= Task requirements =
Your task is to extract every entry that follows word for word while excluding the pictures.

= Data shown =
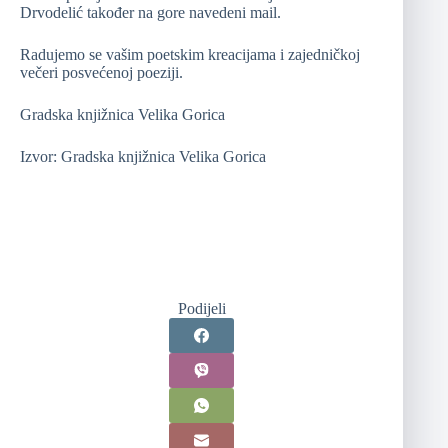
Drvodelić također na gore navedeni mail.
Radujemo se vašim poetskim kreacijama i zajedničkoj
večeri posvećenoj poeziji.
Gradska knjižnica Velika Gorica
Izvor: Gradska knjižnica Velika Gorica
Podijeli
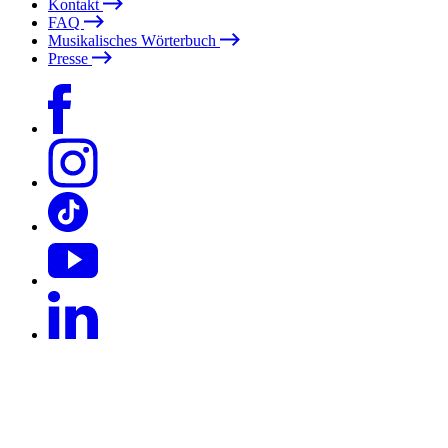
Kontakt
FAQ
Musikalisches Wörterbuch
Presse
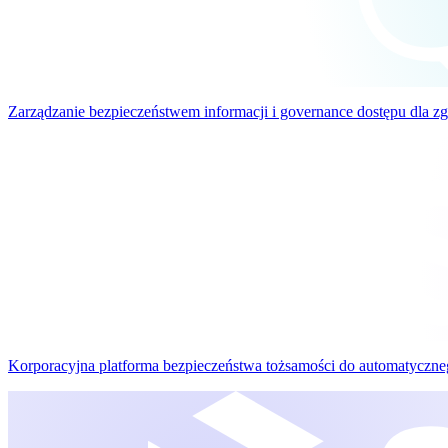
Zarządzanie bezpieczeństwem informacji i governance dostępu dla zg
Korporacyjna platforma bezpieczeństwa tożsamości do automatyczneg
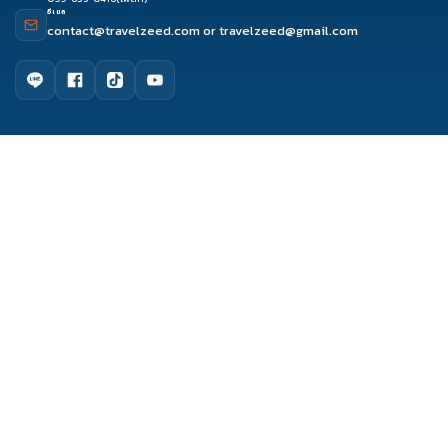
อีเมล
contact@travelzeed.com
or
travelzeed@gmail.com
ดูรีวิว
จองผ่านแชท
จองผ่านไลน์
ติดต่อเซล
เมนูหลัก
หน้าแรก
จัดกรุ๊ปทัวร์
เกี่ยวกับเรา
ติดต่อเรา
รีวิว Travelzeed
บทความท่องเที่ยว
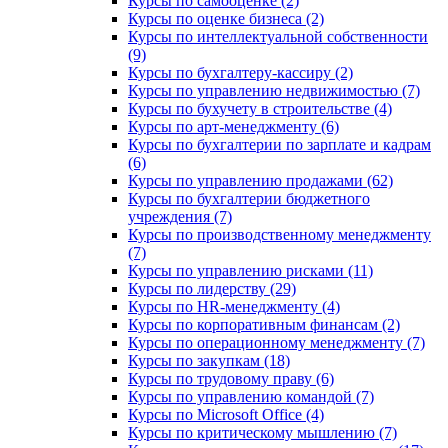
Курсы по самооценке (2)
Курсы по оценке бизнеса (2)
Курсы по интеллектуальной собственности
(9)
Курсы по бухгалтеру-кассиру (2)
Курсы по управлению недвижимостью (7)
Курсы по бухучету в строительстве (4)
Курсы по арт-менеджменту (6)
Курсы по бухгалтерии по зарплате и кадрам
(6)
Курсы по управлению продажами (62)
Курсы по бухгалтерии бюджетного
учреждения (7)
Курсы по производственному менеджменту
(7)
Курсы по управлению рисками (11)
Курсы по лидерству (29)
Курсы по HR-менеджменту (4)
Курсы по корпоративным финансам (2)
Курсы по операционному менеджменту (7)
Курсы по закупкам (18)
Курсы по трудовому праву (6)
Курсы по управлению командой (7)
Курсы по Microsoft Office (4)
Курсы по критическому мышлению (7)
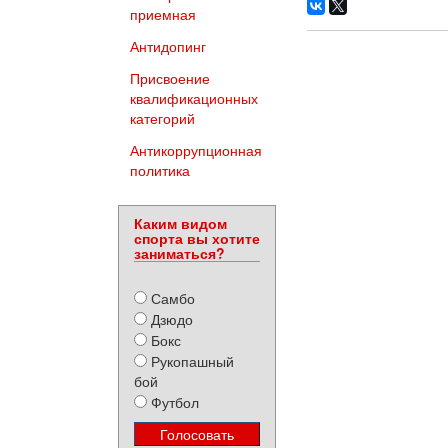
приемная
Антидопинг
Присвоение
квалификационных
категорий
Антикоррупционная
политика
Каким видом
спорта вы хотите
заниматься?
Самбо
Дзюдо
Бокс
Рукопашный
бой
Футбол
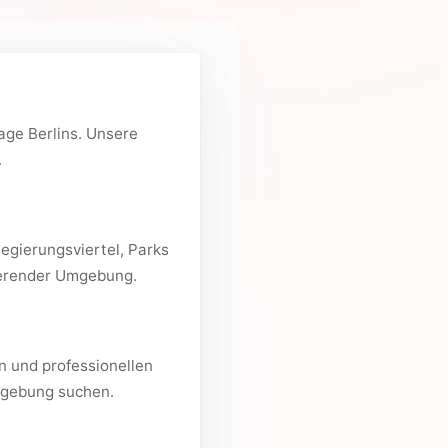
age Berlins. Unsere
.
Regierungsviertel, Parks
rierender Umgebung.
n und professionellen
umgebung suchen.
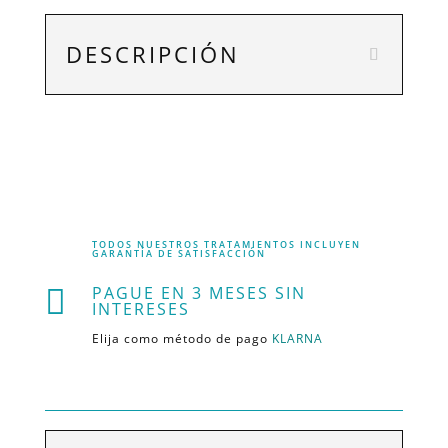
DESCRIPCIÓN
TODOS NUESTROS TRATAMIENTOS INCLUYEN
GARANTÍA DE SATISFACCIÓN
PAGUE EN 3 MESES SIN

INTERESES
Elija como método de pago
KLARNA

= Result for this task =
Drvodelić također na gore navedeni mail.
Radujemo se vašim poetskim kreacijama i zajedničkoj
večeri posvećenoj poeziji.
Gradska knjižnica Velika Gorica
Izvor: Gradska knjižnica Velika Gorica
Podijeli
Kontakt
FAQ
Musikalisches Wörterbuch
Presse
Zarządzanie bezpieczeństwem informacji i governance dostępu dla zg
Korporacyjna platforma bezpieczeństwa tożsamości do automatyczneg
อีเมล
contact@travelzeed.com
or
travelzeed@gmail.com
ดูรีวิว
จองผ่านแชท
จองผ่านไลน์
ติดต่อเซล
เมนูหลัก
หน้าแรก
จัดกรุ๊ปทัวร์
เกี่ยวกับเรา
ติดต่อเรา
รีวิว Travelzeed
บทความท่องเที่ยว
Курсы по самооценке (2)
Курсы по оценке бизнеса (2)
Курсы по интеллектуальной собственности
(9)
Курсы по бухгалтеру-кассиру (2)
Курсы по управлению недвижимостью (7)
Курсы по бухучету в строительстве (4)
Курсы по арт-менеджменту (6)
Курсы по бухгалтерии по зарплате и кадрам
(6)
Курсы по управлению продажами (62)
Курсы по бухгалтерии бюджетного
учреждения (7)
Курсы по производственному менеджменту
(7)
Курсы по управлению рисками (11)
Курсы по лидерству (29)
Курсы по HR-менеджменту (4)
Курсы по корпоративным финансам (2)
Курсы по операционному менеджменту (7)
Курсы по закупкам (18)
Курсы по трудовому праву (6)
Курсы по управлению командой (7)
Курсы по Microsoft Office (4)
Курсы по критическому мышлению (7)
приемная
Антидопинг
Присвоение
квалификационных
категорий
Антикоррупционная
политика
Каким видом
спорта вы хотите
заниматься?
Самбо
Дзюдо
Бокс
Рукопашный
бой
Футбол
age Berlins. Unsere
.
Regierungsviertel, Parks
rierender Umgebung.
n und professionellen
umgebung suchen.
DESCRIPCIÓN
TODOS NUESTROS TRATAMIENTOS INCLUYEN
GARANTÍA DE SATISFACCIÓN
PAGUE EN 3 MESES SIN

INTERESES
Elija como método de pago
KLARNA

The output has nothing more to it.